Why Should I be using LinkedIn for Blogging?
I haven’t always used LinkedIn for blogging, however over the last six months or so it has managed to bring me some of my most valuable contacts for both my travel blog and for my soon-to-be-launched digital business. As a huge fan of the social network I can honestly say it’s the one tool I think everyone who is interested in pitching to brands should be using and here’s why:
- It allows you to find and connect to the EXACT contact you need within a brand you are looking to work with. This means no more faffing around trying to find their contact email as once you’re connect you can send them an personal message or ‘Inmail’ as it’s called.
- It gives you the opportunity to keep up to date with the industry you’re in – whether you’re a travel blogger, beauty blogger, food blogger, health blogger or lifestyle blogger – the people you connect to will be sharing news and updates from that industry. You never know, something they share could be the perfect conversation starter.
- You can connect with bloggers. I have found a lot of bloggers on LinkedIn that I haven’t come across on Twitter, Facebook and Instagram, perfect if you’re looking to discover some new blogs.

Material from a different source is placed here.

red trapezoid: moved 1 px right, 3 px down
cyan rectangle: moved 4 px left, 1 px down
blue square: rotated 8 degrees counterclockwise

- LinkedIn allows you to publish blog posts, so if their is a particular topic you think is useful for your LinkedIn audience but not suitable for your blog then it’s the perfect place to have your say.
- You can connect to people using groups. Similar to Facebook, LinkedIn groups are hubs where professionals with the same interests can connect. I’ll talk about these in more detail below.
- You can ask for advice or use it to crowd source information. People on LinkedIn are always willing to help and whenever I ask for advice or for an opinion on something I have received some honest criticisms and compliments that have really helped shape the way I do things.
How do I Optimise my Profile for Blogging?
Okay, so I thought the best place to start would be how to optimise your profile so that when people visit your profile page, they exactly what it is you do and how you could help them.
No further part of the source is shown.